On 01 Oct 2014, at 12:07 , Jiri Denemark <jdenemar(a)redhat.com> wrote:
On Wed, Oct 01, 2014 at 10:45:33 +0200, Cristian KLEIN wrote:
> On 2014-09-30 17:16, Daniel P. Berrange wrote:
>> On Tue, Sep 30, 2014 at 05:11:03PM +0200, Jiri Denemark wrote:
>>> On Tue, Sep 30, 2014 at 16:39:22 +0200, Cristian Klein wrote:
>>>> Signed-off-by: Cristian Klein <cristian.klein(a)cs.umu.se>
>>>> ---
>>>> include/libvirt/libvirt.h.in | 1 +
>>>> src/libvirt.c | 7 +++++++
>>>> 2 files changed, 8 insertions(+)
>>>>
>>>> diff --git a/include/libvirt/libvirt.h.in b/include/libvirt/libvirt.h.in
>>>> index 5217ab3..82f3aeb 100644
>>>> --- a/include/libvirt/libvirt.h.in
>>>> +++ b/include/libvirt/libvirt.h.in
>>>> @@ -1225,6 +1225,7 @@ typedef enum {
>>>> VIR_MIGRATE_ABORT_ON_ERROR = (1 << 12), /* abort migration
on I/O errors happened during migration */
>>>> VIR_MIGRATE_AUTO_CONVERGE = (1 << 13), /* force
convergence */
>>>> VIR_MIGRATE_RDMA_PIN_ALL = (1 << 14), /* RDMA memory
pinning */
>>>> + VIR_MIGRATE_POSTCOPY = (1 << 15), /* enable (but
don't start) post-copy */
>>>> } virDomainMigrateFlags;
>>>
>>> I still think we should add an extra flag to start post copy
>>> immediately. To address your concerns about it, I don't think it's
>>> implementing a policy in libvirt. It's for apps that want to make sure
>>> migration converges without having to spawn another thread and monitor
>>> the progress or wait for a timeout. It's a bit similar to migrating a
>>> paused domain vs. migrating a running domain and pausing it when it
>>> doesn't seem to converge.
>>
>> Your point about spawning another thread makes me wonder if we should
>> actually look at adding a 'VIR_MIGRATE_ASYNC' method (that would require
>> P2P migration of course). If this flag were set, virDomainMigrateXXX would
>> only block for long enough to start the migration and then return.
>>
>> Callers can use the job info API to monitor progress & success/failure.
>>
>> Then we wouldn't have to keep adding flags like you suggest - apps can
>> just easily call the appropriate API right away with no threads needed
>
> This would make a lot of sense. The user would call:
>
> """
> virDomainMigrateXXX(..., VIR_MIGRATE_POSTCOPY | VIR_MIGRATE_ASYNC)

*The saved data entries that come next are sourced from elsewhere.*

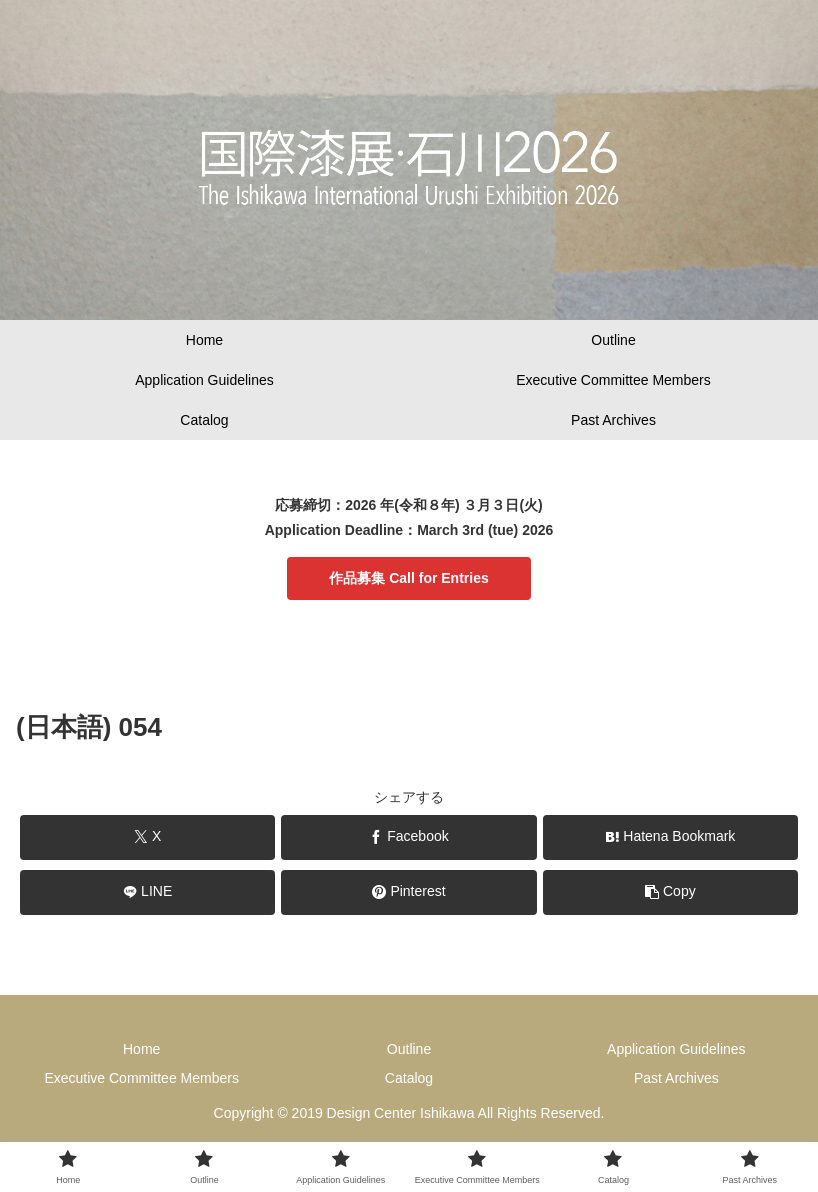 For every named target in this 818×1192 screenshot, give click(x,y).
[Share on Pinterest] (408, 892)
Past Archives (676, 1078)
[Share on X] (147, 837)
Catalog (409, 1078)
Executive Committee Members (141, 1078)
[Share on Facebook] (408, 837)
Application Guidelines (676, 1049)
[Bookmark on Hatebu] (670, 837)
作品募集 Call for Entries (408, 578)
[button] (670, 892)
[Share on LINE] (147, 892)
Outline (409, 1049)
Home (141, 1049) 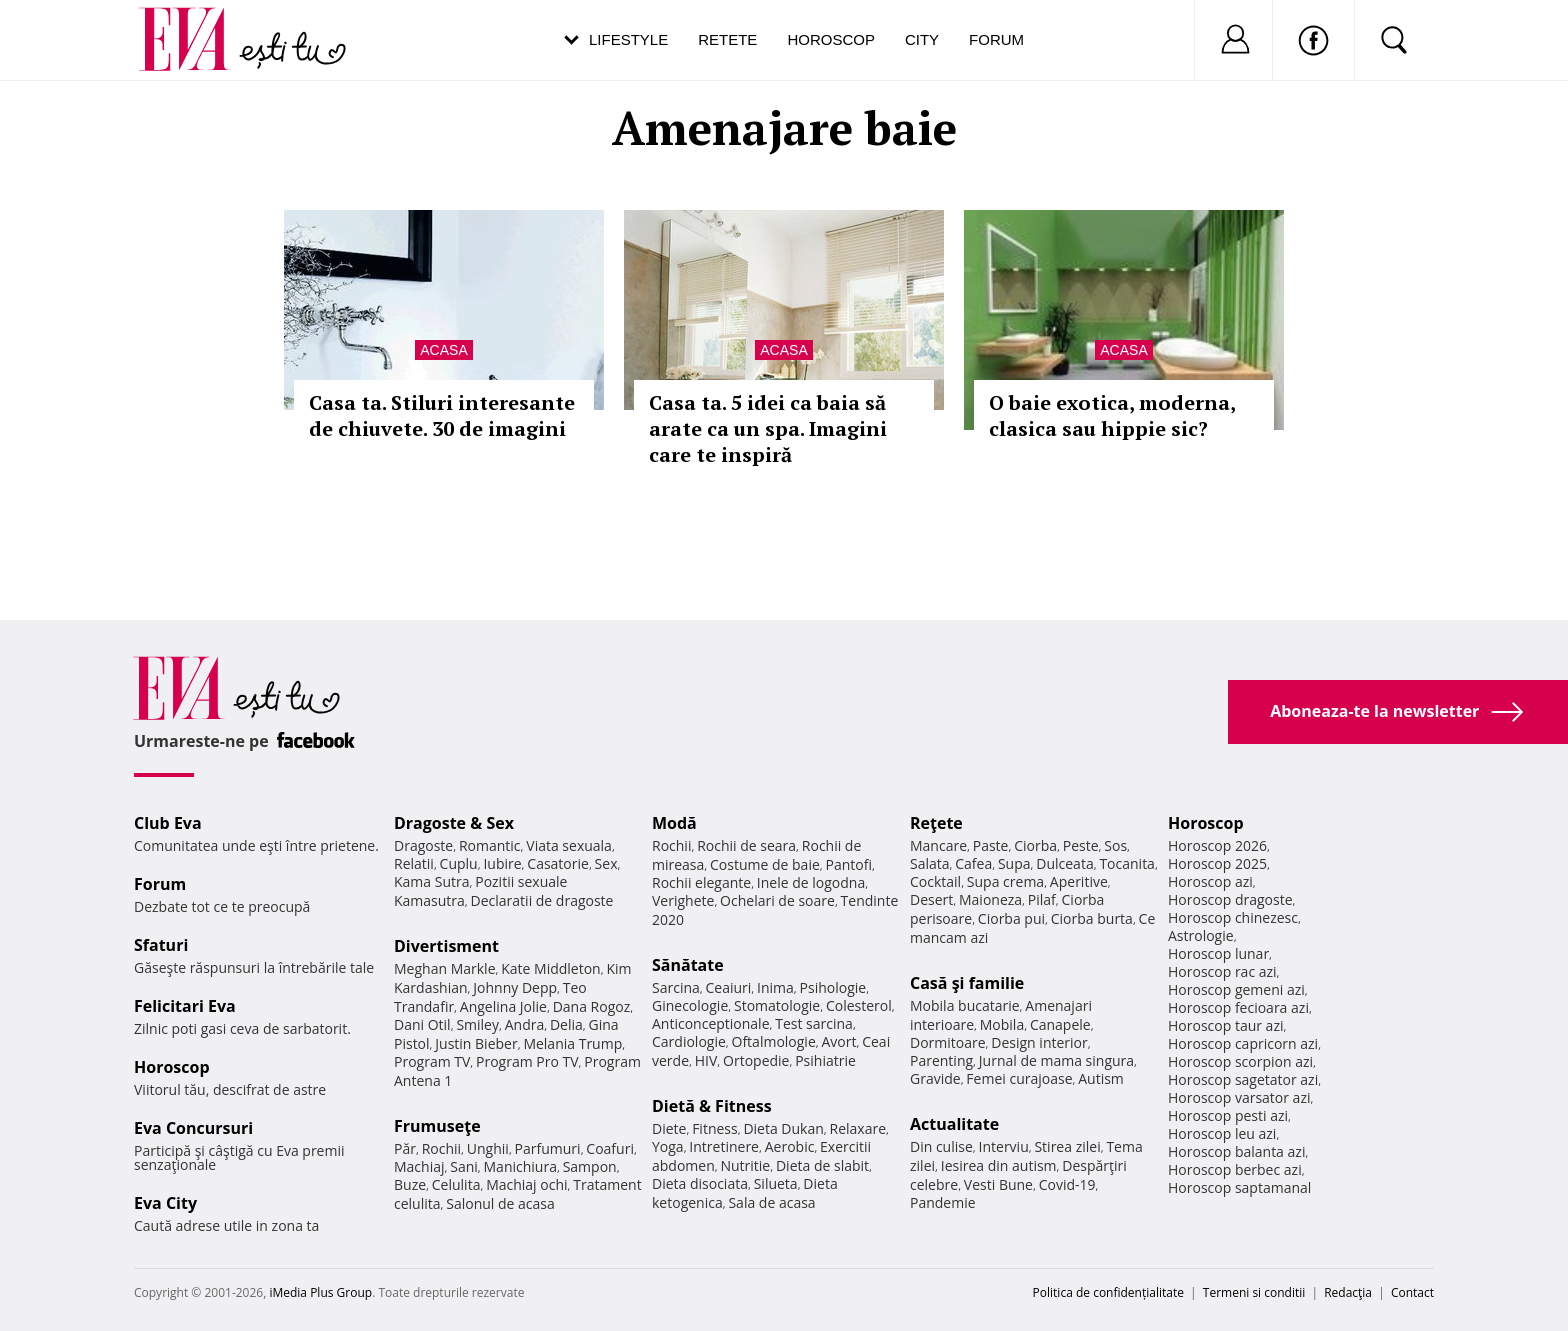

> virDomainMigrateStartPostCopy(...)
> """
>
> Would this be seen as more cumbersome than having a dedicated
> VIR_MIGRATE_POSTCOPY_AUTOSTART?
The ASYNC flag Daniel suggested makes sense, so I guess you can just
ignore my request for a special flag. Although, I don't think the ASYNC
stuff needs to be done within this series, let's just focus on the
post-copy stuff.
Hi Jirka,
I talked to the qemu post-copy guys (Andrea and Dave in CC). Starting post-copy
immediately is a bad performance choice: The VM will start on the destination hypervisor
before the read-only or kernel memory is there. This means that those pages need to be
pulled on-demand, hence a lot of overhead and interruptions in the VM’s execution.
Instead, it is better to first do one pass of pre-copy and only then trigger post-copy. In
fact, I did an experiment with a video streaming VM and starting post-copy after the first
pass of pre-copy (instead of starting post-copy immediately) reduces downtime from 3.5
seconds to under 1 second.
Given all above, I propose the following post-copy API in libvirt:
virDomainMigrateXXX(..., VIR_MIGRATE_ENABLE_POSTCOPY)
virDomainMigrateStartPostCopy(...) // from a different thread
This is for those who just need the post-copy mechanism and want to implement a policy
themselves.
virDomainMigrateXXX(..., VIR_MIGRATE_POSTCOPY_AFTER_PRECOPY)
This is for those who want to use post-copy without caring about any low-level details,
offering a good enough policy for most cases.
What do you think? Would you accept patches that implement this API?
Cristian